There were tears on my eyes when I closed the book. The pictures really upset me, like looking at an alternative timeline, when one little thing didn't go the way they did, and we lost our boy. But then, the universe straightened me out. I was standing in the checkout line when a tiny little baby started screaming his head off...I mean, this kid had some LUNGS! Big, loud, powerful cries. I started laughing as the tears started rolling down my cheek, because that was my boy. Not lying in an unearthly bed, an object to be mourned, but a squirmy, ornery child who has big healthy cries, powerful lungs, and an opinion as big as the ocean. And all was better in the world.

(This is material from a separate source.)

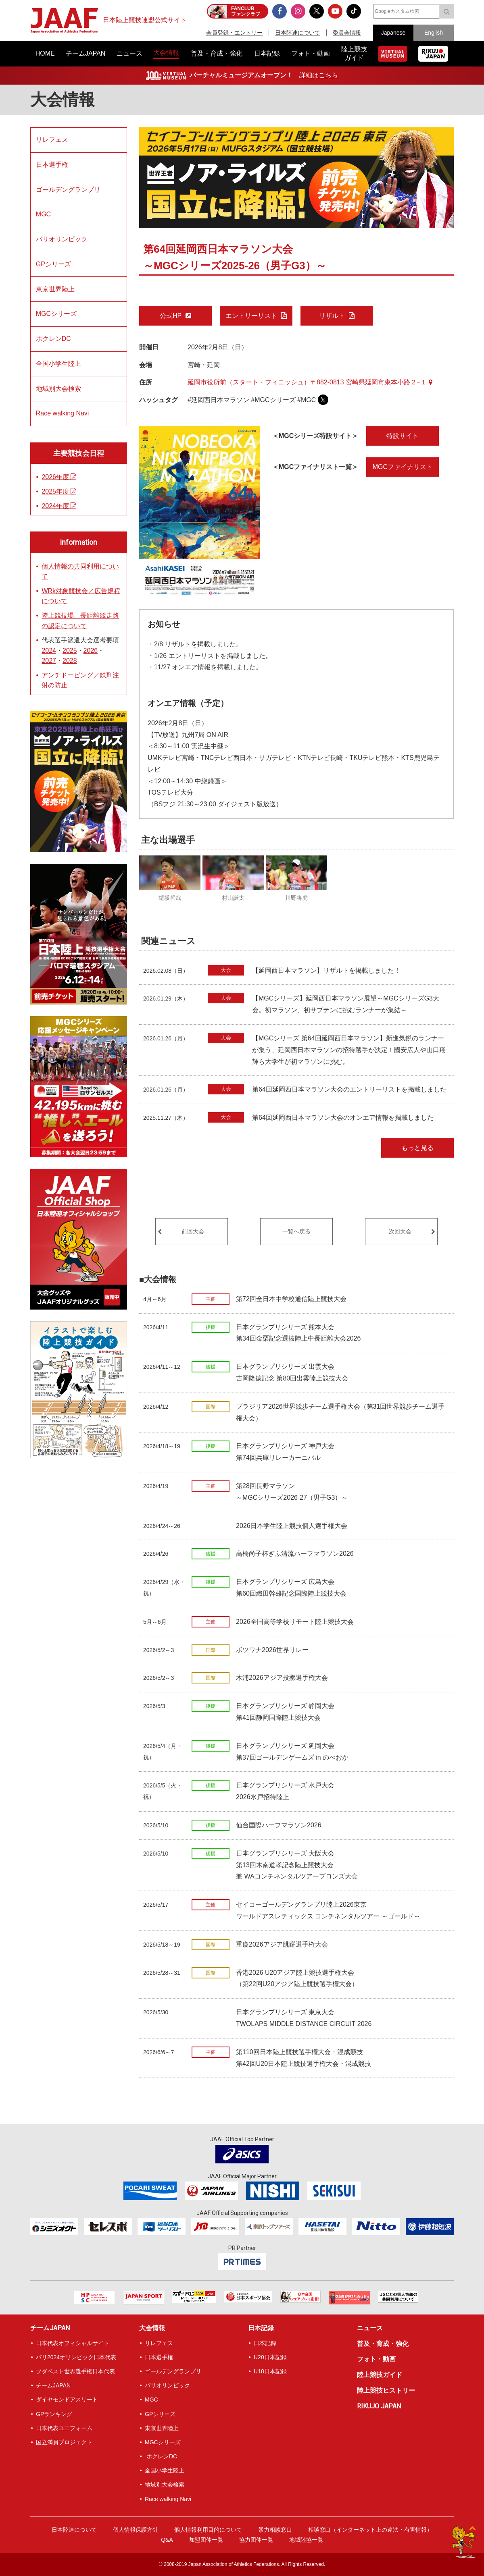  Describe the element at coordinates (90, 650) in the screenshot. I see `2026` at that location.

Today was Greenwich and watching Duet for One. Greenwich is better than Bath, but it's still touristy. We couldn't get a picture of us on the Prime Meridian, because there were tourists stretched as far as the eye could see to get their picture taken with that thing. So we went down the hill and looked at the Queen's house, and the Naval college. Here is the painted hall in the Naval College. Every architechtual detail in that room is painted on a flat surface. It's astounding.

The King's Chapel is right across the plaza, and it has an amazing organ loft. The ceiling is another one of those great British ceilings, with sun bursts and the like. After being awed by that, we went beach combing on the shores of the Thames, as it was low tide. I found several pieces of pottery that were obviously very old. In addition, I found several clay pipe fragments, including an intact bowl. Back in the day (about 300-400 years ago) they would sell tobacco to be smoked in what was a disposable white clay pipe. When the smoker was finished, they would throw the pipe into the Thames. The beaches are littered with them, (if you look closely), but an intact bowl is quite a find.

From there we took a boat ride back down to Westminster Station, and if you ever go to London, and think its not worth the 8 pounds, convince yourself its wrong, and take the tour. The Thames was such a commercial zone, all of London is based on it being there, and what better way to see London, than on its most important resource, the Thames. Besides, you'll get some kick-ass pictures of the Tower Bridge.

The evening was spent watching Duet for One. I really enjoyed this piece. The acting was top-notch and the story was gripping. Two actors, one in a wheel-chair, and my attention was held for 2 and a half hours. The sets and lighting were enviable, and at the end of it, I'm disappointed that it won't make it to the States, but we'll see. Stranger things have happened (Hello, Jerry Springer, The Opera?!?!)

Well, I've rambled on for a while now. So much to tell, so little time.